1 Executive Summary

In the framework of data science we carried out an analysis of the NYC car crashes. The main goal of this report is to find out (1) if the fatalities happening in accidents are correlated with the speed of the cars, more specifically to check the hypothesis that pedestrians hit by a car at 25mph are half likely to die compared to 30 mph; (2) if the weather conditions do have an influence on the involvement of multiple cars; and (3) which ones are the most important features needed in order to predict the probability of an injury to happen in a car accident.

To better show the data we are dealing with, an interactive map has been created (please see the introduction), which is easy to use and highly informative.

In order to answer these questions, we have used 3 datasets: (i) one describing the weather in NYC in 2019, (ii) one describing the speed limits of the street in NYC, and (iii) one describing the collisions that has happened in NYC in 2019.

To carry out our analysis, we started by exploring the detail of the different datasets we were using. The first one gave interesting insight on the fact that NYC is quite the windy place, though the speed was never recorded to be dangerous according to the Saffir Simspon scale. We could also see that the rainfall has not been very high in 2019 and that it snowed only 14 times. We created some factor variables based on the distribution of the data we had describing these three conditions, as well as binary variables (taking value 1 in the event of the weather condition happening, and 0 otherwise), that we have used to define the two different models for each research question in the modelling part of our analysis. We then carried out a variable selection for the second dataset, as we have decided to convert all the contributing factors into dummy variables, getting to a resulting number of features that was quite high. As we wanted to only have a deep analysis of the most inlfuencing ones, we decided to run two different models to select them: a lasso regression and a random forest. This process lead us to the decision of diving deep into the analysis of three contributing factors: (a) pedestrian_bicylist_other, (b) following_too_closely and (c) unsafe_speed.
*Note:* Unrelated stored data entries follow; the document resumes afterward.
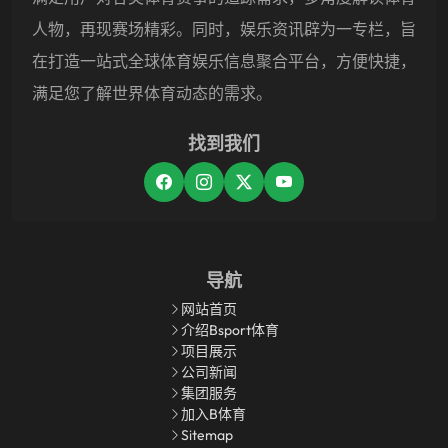
人物，再现赛场精彩。同时，娱乐资讯辟为一专栏，旨
在打造一站式全球体育娱乐信息聚合平台，方便快捷，
满足您了解世界体育动态的需求。
找到我们
导航
网站首页
介绍bsport体育
项目展示
公司新闻
集团服务
加入B体育
Sitemap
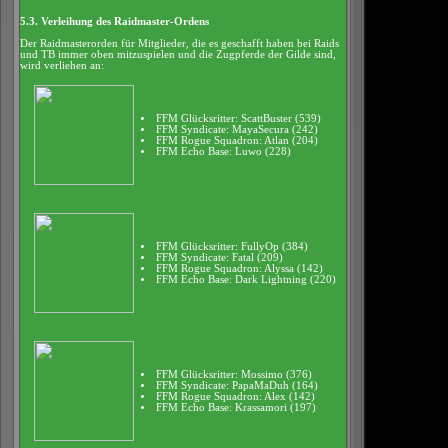
5.3. Verleihung des Raidmaster-Ordens
Der Raidmasterorden für Mitglieder, die es geschafft haben bei Raids
und TB immer oben mitzuspielen und die Zugpferde der Gilde sind,
wird verliehen an:
FFM Glücksritter: ScattBuster (539)
FFM Syndicate: MayaSecura (242)
FFM Rogue Squadron: Atlan (204)
FFM Echo Base: Luwo (228)
FFM Glücksritter: FullyOp (384)
FFM Syndicate: Fatal (209)
FFM Rogue Squadron: Alyssa (142)
FFM Echo Base: Dark Lightning (220)
FFM Glücksritter: Mossimo (376)
FFM Syndicate: PapaMaDuh (164)
FFM Rogue Squadron: Alex (142)
FFM Echo Base: Krassamori (197)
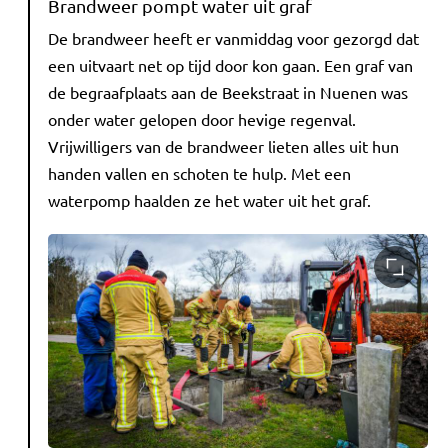
Brandweer pompt water uit graf
De brandweer heeft er vanmiddag voor gezorgd dat
een uitvaart net op tijd door kon gaan. Een graf van
de begraafplaats aan de Beekstraat in Nuenen was
onder water gelopen door hevige regenval.
Vrijwilligers van de brandweer lieten alles uit hun
handen vallen en schoten te hulp. Met een
waterpomp haalden ze het water uit het graf.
The analysis of the dataset gave us interesting insights, such as the fact that there were more accidents in December, compared to the other months, and during the daytime (from 8 am to 5pm). Eventually, for the speed limits, we have found the highest number of accidents happeining in streets with a 25mph limit, which is also the most extensively used limit in the city, after the vision zero in 2014. The injuries happened with highest probability at 15mph, while the fatalities at 40mph. Regarding the chosen variables beforementioned, the first one seems not to have that much influence on the injuries, as it has only few positive observations, for the second one the proportion of positive instances increases with the increase of speed limits and for the third one there seems to have no pattern.

We then moved to the modelling part of our analysis, we decided to carry out two models: one for the selections of the most important variables (regression tree) and one for the linear model and the interpretation (generalized linear model). We made some adjustment on the dataset, by balancing it for each research question depending on the variable we wanted to explain, and then we created a test and a training set (with, respectively, 25% and 75% of the data). For each question we runned both the models on two different dataframes, one having the weather variables as factors with 4 levels each (none, light, moderate and heavy), and one having them described as binaries (taking value 1 if the condition was present and 0 otherwise).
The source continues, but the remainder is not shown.